We have changed the units to degrees Celsius, as the quantity represents a difference the value stays the same.
> Line 229: It should be "the former with ground-based estimates."
We have fixed this sentence.
> Line 326: Figure 8 should be under this paragraph.
We have used the official MDPI LaTeX template which automates figure placement. However, in case the paper is accepted for publication we will work with the editorial office to move Figure 8 accordingly.
> Line 424-426: I recommend these articles (https://doi.org/10.1002/asl.1161;https://doi.org/10.3390/rs14235961;https://doi.org/10.5194/nhess-21-481-2021) on the "Rainfall Gini Index" for European drought assessment to be cited.
We have added these citations in the text.
> Line 438-440: This sentence should be revised for clarity.
We have modified the sentence to improve clarity.
> Line 442: These causality relationships should be briefly summarized in the conclusion section.
We have added a couple of sentences summarizing the causality relationships in the conclusion section.
> Figure A1: I recommend using the same style for NDVI plots like LAI in Figure A2.
We do agree with the reviewer that consistency would be beneficial. Unfortunately due to the higher frequency of the NDVI measurements, adding lines along with dots would make it difficult to discern the soil moisture observations (see image below). Therefore we opted to retain the original figure.
Round 2
Reviewer 1 Report
Comments and Suggestions for AuthorsTwo points need to be revised and improved.
i) In Figure 1, please improve the scale bar.
ii) A flow diagram is needed to add to the paper.
Author Response
We thank the reviewer for reviewing the revision of the manuscript.
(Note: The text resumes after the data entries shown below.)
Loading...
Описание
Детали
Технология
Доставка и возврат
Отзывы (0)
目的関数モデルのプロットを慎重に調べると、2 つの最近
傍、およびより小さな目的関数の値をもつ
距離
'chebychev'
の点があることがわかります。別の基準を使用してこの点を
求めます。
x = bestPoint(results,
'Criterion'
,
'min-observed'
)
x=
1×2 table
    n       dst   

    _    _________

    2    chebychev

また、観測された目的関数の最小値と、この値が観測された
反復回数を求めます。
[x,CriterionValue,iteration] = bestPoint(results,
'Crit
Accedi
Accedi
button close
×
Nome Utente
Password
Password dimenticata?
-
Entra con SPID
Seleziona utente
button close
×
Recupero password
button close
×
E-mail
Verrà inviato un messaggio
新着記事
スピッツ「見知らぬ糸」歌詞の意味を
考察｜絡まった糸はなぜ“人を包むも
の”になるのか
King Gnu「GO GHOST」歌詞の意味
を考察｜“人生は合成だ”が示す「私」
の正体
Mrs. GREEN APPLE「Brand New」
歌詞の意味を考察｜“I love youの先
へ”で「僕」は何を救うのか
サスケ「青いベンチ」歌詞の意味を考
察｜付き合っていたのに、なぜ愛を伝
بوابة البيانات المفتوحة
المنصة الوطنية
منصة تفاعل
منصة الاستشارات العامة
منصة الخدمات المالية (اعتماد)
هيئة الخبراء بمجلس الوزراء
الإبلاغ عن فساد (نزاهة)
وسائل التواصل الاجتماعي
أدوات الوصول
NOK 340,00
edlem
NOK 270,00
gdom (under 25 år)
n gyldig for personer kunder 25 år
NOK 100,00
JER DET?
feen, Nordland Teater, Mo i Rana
> Two points need to be revised and improved.
> i) In Figure 1, please improve the scale bar.
It's not clear what specific changes the reviewer is requesting, but we have made an attempt to improve it. We have removed the background making it transparent and moved the entire bar to a more appropriate location.
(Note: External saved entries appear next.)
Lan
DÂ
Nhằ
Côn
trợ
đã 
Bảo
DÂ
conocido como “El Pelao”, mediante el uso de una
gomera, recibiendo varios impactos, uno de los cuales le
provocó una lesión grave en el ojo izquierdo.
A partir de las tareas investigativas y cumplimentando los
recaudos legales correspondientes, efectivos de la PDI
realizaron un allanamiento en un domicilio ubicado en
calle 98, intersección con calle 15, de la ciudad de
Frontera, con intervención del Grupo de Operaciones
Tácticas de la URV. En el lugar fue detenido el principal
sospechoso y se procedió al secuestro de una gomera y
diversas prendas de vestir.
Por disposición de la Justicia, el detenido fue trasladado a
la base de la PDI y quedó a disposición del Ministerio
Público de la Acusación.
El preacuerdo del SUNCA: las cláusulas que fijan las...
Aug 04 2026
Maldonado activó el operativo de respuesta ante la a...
> ii) A flow diagram is needed to add to the paper.
The workflow is very straightforward making a flow diagram redundant. However, we have added a diagram that shows the different datasets, indices and analyses performed on each.
Reviewer 4 Report
Comments and Suggestions for AuthorsTable 3 in the manuscript can be converted into a three-line table.
Author Response
We thank the reviewer for reviewing the revision of the manuscript.
> Table 3 in the manuscript can be converted into a three-line table.
We have chosen to remove the table in favor of a flow diagram.